Up until then, football officials had turned a blind eye to the issue, apparently after reassuring FIFA that politics would not be a problem when it was awarded the hosting rights in 2019.
But that was long before Israel qualified as one of the 24 teams from six confederations who will compete in the tournament, which had already been postponed from 2021 due to the Covid-19 pandemic.
It was to be a first for both countries. Israel has never taken part in the Under-20 competition before and Indonesia has never hosted a FIFA event, one that millions of Indonesians were keenly looking forward to.
As host, Indonesia was the one team which qualified automatically, another first that would otherwise be difficult to accomplish against Asian football powerhouses like South Korea and Japan.
Apart from the principle involved, PDI-P may have calculated that its stance would win support from a wider range of Muslim voters.
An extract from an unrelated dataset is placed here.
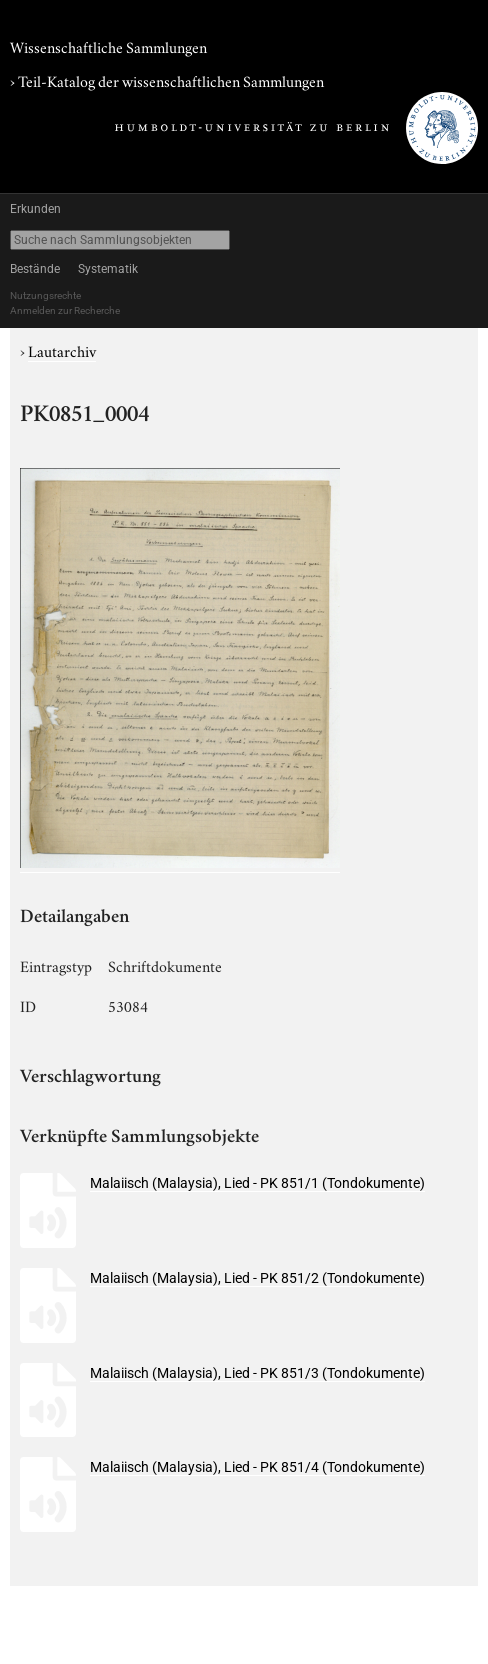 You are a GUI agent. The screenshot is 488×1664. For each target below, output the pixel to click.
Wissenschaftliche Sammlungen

But it also runs the risk of angering diehard soccer fans, many of them younger people unhappy at the way politics has intruded into their sport.
Under-40s account for 56% of Indonesia’s 192 million-strong voting population and often have very different views from their peers and the Jakarta political elite.
“Struggling for the independence of another nation, you all destroyed the dreams of the children of your own nation,” 18-year-old Under-20 Indonesian striker Hokky Caraka said in a heart-wrenching social media post. “Sweet dreams friends until we meet again.”